Harley-Davidson UMG: The Police Bike Built to Beat Indian in New York
Harley-Davidson built the UMG for one very specific job: convince the New York Police Department to give up Indian motorcycles. Since the inception of the NYPD Motor-Cycle Squad in 1911, New York had used Indians, and by the late 1930s the Indian Chief was the motorcycle Harley had to beat.
That makes the UMG one of Harley-Davidson’s more unusual police motorcycles. It was not just a standard U-series flathead with police equipment bolted on. Harley built it to answer New York’s Indian-based expectations, right down to the controls, ignition system, and paint.
Indian’s Hold on the NYPD Motor-Cycle Squad
For a city police department, a motorcycle was not judged only by horsepower or price. Officers had to trust it in traffic, mechanics had to keep it working, and city buyers had to believe the supplier could support the fleet. Indian had already earned a strong reputation in police work, from large-department patrol machines to earlier Indian law-enforcement machines built around quick response and daily duty.
By 1937, Harley-Davidson had spent years trying to grow its police business. The UMG fits into Harley’s broader 1930s police-bike push, but it went further than a normal police-package motorcycle. Instead of asking NYPD officers to adapt to a conventional Harley layout, the company built a motorcycle that deliberately felt closer to the Indian Chief they already knew.
A Harley Built to Feel Like an Indian
The basic motorcycle was Harley-Davidson underneath. The UMG used a 74-cubic-inch U-series side-valve V-twin mated to a three-speed transmission. That put it in the same broad working class as Harley’s big flatheads, but the details around the engine and chassis made the UMG stand apart from an ordinary Model U.
In the 1937 NYPD comparison photo, the Indian Chief is on the left and the Harley-Davidson UMG is on the right. Harley’s purpose is obvious. The company was not merely offering New York a different motorcycle; it was trying to remove as many objections as possible by giving the department a Harley that copied the practical habits of the Indian.
Magneto, Generator, and Batteryless Reliability
One of the biggest departures from a regular Harley police machine was the ignition system. The UMG used magneto ignition coupled to a generator, a batteryless arrangement intended to satisfy an NYPD reliability requirement. The idea was simple: if the motorcycle did not depend on a battery for ignition, there was one less failure point to strand an officer.
The engine detail photo shows that change clearly. There is no normal Harley timer in the place where a rider would expect to see one on a standard Harley flathead. That absence is one of the easiest ways to understand how seriously Harley took the NYPD specification.
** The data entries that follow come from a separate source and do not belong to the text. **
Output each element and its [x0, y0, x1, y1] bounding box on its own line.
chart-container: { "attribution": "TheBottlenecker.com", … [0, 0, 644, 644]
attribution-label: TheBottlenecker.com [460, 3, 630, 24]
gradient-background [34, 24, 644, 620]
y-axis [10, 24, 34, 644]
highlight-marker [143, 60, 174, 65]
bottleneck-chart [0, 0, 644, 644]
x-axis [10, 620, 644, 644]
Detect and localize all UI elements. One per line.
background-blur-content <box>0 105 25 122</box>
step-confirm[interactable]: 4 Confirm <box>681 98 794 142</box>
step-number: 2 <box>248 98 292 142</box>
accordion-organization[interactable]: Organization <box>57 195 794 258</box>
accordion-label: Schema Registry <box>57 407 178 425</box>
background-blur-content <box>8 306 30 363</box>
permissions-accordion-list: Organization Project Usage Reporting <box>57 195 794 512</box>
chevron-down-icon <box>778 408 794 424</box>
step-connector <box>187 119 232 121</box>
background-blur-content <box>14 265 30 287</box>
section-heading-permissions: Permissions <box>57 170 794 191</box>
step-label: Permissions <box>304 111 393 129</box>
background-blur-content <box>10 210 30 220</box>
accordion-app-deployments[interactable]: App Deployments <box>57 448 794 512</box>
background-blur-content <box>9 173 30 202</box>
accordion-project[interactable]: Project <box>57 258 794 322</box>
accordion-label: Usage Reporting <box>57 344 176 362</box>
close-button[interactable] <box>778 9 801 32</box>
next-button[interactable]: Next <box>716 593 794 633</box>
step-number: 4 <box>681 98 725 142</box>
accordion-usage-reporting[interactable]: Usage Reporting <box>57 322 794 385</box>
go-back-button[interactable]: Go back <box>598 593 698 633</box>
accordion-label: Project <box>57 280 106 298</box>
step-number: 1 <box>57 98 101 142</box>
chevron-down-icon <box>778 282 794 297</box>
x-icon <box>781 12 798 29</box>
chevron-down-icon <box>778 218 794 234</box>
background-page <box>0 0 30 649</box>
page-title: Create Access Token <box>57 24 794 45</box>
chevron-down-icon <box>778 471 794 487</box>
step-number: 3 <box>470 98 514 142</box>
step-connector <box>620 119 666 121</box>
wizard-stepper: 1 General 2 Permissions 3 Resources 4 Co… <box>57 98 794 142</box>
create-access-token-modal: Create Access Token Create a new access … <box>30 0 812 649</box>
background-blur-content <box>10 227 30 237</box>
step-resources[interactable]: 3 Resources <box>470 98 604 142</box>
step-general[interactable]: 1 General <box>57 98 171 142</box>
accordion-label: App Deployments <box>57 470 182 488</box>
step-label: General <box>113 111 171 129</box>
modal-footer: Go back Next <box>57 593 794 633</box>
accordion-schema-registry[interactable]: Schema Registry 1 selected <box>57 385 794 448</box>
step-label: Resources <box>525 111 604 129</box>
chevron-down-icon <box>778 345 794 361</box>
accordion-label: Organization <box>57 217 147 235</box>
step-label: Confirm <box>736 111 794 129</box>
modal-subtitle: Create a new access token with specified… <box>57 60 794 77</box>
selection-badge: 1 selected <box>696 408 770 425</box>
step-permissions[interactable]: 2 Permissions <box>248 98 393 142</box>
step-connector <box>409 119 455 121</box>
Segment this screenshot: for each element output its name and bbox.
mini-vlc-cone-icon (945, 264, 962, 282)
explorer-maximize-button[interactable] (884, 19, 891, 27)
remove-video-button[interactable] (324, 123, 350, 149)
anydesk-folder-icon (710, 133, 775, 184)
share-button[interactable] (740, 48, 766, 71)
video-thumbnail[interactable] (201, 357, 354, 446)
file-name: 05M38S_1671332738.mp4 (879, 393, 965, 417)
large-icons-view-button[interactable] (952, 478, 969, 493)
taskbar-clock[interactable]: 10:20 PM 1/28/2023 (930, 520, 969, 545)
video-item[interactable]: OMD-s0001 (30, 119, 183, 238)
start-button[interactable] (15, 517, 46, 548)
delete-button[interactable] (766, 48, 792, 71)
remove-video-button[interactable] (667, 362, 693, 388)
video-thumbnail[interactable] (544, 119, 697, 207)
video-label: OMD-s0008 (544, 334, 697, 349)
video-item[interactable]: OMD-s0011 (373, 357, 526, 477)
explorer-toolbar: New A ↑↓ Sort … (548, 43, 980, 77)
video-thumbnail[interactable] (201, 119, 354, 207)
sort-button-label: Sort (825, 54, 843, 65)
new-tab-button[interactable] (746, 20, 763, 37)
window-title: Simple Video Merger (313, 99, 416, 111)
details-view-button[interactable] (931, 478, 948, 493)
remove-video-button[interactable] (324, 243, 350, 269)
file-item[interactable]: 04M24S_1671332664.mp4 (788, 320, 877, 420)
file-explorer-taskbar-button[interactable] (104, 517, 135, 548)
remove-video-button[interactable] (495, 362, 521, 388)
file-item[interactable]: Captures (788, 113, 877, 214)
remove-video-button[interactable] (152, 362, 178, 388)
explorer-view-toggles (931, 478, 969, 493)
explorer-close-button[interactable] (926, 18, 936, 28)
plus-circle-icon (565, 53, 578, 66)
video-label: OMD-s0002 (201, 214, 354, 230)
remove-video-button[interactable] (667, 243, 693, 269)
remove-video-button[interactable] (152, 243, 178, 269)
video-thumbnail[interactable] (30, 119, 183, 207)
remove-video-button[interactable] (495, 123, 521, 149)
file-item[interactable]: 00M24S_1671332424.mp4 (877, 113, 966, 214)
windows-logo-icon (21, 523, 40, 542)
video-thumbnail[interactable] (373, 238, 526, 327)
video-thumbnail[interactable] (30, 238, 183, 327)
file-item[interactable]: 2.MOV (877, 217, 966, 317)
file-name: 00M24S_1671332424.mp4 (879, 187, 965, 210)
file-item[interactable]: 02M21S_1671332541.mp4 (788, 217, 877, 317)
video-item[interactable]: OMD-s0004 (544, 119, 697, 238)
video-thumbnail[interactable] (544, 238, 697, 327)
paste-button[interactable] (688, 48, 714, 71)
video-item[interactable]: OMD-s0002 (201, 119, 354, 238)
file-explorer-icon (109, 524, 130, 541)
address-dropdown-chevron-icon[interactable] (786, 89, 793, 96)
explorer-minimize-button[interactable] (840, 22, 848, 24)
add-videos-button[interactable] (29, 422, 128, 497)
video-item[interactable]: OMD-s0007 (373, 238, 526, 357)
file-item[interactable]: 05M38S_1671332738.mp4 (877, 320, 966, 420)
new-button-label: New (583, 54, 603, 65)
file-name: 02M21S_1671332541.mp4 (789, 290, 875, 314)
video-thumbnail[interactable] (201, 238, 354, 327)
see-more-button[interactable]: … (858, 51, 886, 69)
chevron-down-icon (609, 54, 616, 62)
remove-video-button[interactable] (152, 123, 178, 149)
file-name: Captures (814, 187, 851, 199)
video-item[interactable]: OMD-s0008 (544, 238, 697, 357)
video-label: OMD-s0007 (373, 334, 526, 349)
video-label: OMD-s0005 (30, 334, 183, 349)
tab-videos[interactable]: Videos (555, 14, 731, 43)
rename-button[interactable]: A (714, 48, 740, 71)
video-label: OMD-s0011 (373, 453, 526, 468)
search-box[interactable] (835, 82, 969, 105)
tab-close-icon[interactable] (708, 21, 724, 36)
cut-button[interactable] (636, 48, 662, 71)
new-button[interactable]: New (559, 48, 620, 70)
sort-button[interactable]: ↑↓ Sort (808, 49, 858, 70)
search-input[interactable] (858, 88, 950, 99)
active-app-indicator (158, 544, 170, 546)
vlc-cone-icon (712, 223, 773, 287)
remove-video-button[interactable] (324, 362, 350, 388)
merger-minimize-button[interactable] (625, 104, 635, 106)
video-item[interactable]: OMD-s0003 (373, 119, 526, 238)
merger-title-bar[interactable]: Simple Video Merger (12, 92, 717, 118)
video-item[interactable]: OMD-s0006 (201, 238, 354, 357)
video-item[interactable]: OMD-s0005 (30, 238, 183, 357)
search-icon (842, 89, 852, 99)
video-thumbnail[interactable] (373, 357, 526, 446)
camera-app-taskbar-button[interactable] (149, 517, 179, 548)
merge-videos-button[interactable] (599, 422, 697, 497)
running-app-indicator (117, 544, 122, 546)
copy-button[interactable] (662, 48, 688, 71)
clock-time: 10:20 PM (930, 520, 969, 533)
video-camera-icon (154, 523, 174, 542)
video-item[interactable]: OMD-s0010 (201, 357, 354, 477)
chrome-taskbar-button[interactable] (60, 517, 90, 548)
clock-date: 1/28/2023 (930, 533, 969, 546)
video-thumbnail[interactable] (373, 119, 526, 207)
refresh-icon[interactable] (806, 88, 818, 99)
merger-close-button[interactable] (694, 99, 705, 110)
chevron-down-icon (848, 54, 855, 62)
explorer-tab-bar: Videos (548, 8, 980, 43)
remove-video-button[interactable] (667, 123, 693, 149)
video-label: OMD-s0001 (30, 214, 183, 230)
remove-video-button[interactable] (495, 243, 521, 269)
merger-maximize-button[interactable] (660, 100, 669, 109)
This was a purpose-built attempt to match what New York wanted, not just a catalog police model with different paint.
Reversed Controls and Indian Red Paint
The UMG’s controls followed the same logic. Harley reversed the layout so the hand shifter was mounted on the right side of the tank, the throttle was on the left, and the spark advance was on the right. Harley even reversed the action of the foot clutch so it engaged when the lever was rocked backward.
Those changes made the UMG much more familiar to an Indian rider, but they also made it a strange machine by Harley standards. To complete the effect, the tanks and fenders were painted a dark red that was very close in spirit to Indian Red. The old saying that imitation is the sincerest form of flattery applies here: Harley-Davidson was trying to beat Indian by building a police motorcycle that acted and looked enough like one to make the switch easy.
Production, Survivors, and the Failed NYPD Bid
Harley-Davidson produced the UMG from 1937 to 1939, but production numbers are not firmly documented. Surviving accounts often estimate the run under or around 400 motorcycles, and that figure should be treated as an estimate rather than a verified factory total.
The meaning of the UMG name is also best handled carefully. The initials are often treated as a reference to the Model U base and the magneto-generator equipment, but surviving records do not appear to give a clean factory definition. What is clear is the job the motorcycle was built to do: compete directly with Indian for New York police work.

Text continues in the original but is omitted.